Nous parions également que cette galaxie d’expériences singulières se laisse lire comme une offensive. Il n’est plus, à notre sens, de sujets révolutionnaires identifiés comme les tenants d’un grand bouleversement à venir. Plus non plus – ou trop pour être regroupées dans un instant décisif – de Bastilles à prendre. Difficile dans ce cas de trouver des mots : tout cela constitue-t-il un mouvement ? Une génération politique ? La révolution reste à l’état de question, dont le livre n’est pas une réponse, mais à laquelle chaque texte se confronte, forgeant ainsi des outils à utiliser et à affûter dans les temps à venir.
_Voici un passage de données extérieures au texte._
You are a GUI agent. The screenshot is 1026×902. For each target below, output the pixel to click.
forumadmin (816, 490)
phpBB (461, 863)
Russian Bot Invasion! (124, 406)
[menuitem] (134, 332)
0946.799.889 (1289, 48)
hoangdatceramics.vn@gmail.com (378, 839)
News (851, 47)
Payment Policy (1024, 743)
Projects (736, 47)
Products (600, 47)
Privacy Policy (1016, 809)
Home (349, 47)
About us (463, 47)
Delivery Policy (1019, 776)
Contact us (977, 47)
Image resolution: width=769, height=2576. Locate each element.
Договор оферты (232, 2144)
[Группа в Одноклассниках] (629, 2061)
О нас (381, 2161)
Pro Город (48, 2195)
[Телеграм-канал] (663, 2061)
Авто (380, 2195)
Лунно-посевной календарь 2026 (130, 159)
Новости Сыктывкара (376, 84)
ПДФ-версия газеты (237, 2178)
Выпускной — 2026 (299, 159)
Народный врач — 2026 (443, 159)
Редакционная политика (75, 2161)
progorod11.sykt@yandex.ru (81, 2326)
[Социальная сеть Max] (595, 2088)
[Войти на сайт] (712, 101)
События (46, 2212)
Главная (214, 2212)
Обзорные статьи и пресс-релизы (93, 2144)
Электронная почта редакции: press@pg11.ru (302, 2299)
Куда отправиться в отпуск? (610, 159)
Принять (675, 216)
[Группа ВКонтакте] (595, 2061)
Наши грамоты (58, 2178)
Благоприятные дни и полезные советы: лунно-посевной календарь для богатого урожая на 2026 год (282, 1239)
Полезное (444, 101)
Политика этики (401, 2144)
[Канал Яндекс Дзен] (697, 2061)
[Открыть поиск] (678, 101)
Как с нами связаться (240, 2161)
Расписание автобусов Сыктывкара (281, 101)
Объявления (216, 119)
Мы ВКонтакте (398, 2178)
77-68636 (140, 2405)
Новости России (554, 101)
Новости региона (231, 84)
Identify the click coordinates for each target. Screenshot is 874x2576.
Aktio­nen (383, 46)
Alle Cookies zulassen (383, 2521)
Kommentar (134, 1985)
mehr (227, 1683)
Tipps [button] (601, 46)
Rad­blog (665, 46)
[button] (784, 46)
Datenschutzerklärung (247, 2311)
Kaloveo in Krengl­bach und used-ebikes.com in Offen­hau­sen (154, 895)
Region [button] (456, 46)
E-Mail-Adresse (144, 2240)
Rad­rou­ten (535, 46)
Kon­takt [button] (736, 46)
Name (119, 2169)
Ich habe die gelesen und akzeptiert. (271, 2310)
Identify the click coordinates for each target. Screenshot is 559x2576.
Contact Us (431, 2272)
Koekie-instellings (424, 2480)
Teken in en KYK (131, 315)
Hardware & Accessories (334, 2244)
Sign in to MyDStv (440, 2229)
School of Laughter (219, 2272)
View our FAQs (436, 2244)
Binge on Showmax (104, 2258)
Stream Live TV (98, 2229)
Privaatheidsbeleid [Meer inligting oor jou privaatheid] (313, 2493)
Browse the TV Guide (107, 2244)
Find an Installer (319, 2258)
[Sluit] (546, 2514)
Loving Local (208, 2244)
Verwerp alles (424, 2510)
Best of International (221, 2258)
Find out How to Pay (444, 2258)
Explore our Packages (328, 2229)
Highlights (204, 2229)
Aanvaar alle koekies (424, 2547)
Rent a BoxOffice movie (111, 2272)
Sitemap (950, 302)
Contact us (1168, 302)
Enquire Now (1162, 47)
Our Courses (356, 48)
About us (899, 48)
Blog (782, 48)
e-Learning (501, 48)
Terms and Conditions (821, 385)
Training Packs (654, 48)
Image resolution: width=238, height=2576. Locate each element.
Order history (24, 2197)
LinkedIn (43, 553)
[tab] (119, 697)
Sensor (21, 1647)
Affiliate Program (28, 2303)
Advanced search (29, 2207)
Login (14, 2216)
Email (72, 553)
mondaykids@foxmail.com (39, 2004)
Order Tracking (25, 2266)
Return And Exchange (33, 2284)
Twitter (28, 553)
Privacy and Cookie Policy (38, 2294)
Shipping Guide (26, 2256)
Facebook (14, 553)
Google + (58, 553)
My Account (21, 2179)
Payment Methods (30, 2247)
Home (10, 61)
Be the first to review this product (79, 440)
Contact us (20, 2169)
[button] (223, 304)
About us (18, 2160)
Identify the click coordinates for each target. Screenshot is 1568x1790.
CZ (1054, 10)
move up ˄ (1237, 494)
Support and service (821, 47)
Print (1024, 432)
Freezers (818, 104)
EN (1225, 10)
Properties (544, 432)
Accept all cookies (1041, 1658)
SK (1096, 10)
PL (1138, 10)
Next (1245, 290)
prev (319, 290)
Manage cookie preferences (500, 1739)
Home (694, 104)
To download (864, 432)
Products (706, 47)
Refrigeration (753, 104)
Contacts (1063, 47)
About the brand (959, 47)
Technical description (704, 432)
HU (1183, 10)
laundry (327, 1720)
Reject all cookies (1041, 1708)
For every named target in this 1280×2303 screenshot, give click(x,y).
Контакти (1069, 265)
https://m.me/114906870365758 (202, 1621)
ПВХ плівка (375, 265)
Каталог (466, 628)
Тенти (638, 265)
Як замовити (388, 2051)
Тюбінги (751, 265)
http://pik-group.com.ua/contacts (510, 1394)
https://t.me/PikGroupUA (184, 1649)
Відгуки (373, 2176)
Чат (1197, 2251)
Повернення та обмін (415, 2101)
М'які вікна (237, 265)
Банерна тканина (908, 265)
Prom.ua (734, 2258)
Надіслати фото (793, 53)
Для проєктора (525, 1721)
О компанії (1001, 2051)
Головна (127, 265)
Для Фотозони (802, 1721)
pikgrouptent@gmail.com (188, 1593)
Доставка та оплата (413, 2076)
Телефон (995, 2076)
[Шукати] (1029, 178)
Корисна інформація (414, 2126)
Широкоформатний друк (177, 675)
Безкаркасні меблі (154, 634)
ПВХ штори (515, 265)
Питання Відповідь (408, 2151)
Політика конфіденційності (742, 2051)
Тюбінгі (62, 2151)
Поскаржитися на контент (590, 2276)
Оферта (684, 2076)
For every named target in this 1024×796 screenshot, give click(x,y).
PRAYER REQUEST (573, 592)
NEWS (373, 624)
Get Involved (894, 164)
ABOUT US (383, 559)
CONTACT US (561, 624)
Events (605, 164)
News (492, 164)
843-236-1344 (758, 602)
Nous avons donc suivi des intuitions, des hypothèses, contenues dans toutes ces tentatives d’inscrire le combat à même l’existence. Ce sera pour beaucoup l’histoire d’aiguillages qui mènent vers des voies inattendues, qui creusent des fondations et se maintiennent dans leur bouleversement. « Partir de là où l’on est » désigne cette densification qui joue avec les frontières, tant territoriales qu’identitaires, et qui prend en compte aussi bien l’idée d’une origine, que celle d’un nécessaire mouvement. C’est l’existant mêlé aux possibles qu’il contient, et que fait circuler, en son langage propre, l’imaginaire. Et comme il n’existe pas d’îlot, pas d’oasis pour échapper à un ordre des choses qui a achevé depuis longtemps de se répandre aux quatre coins du globe, une telle exploration relève du combat.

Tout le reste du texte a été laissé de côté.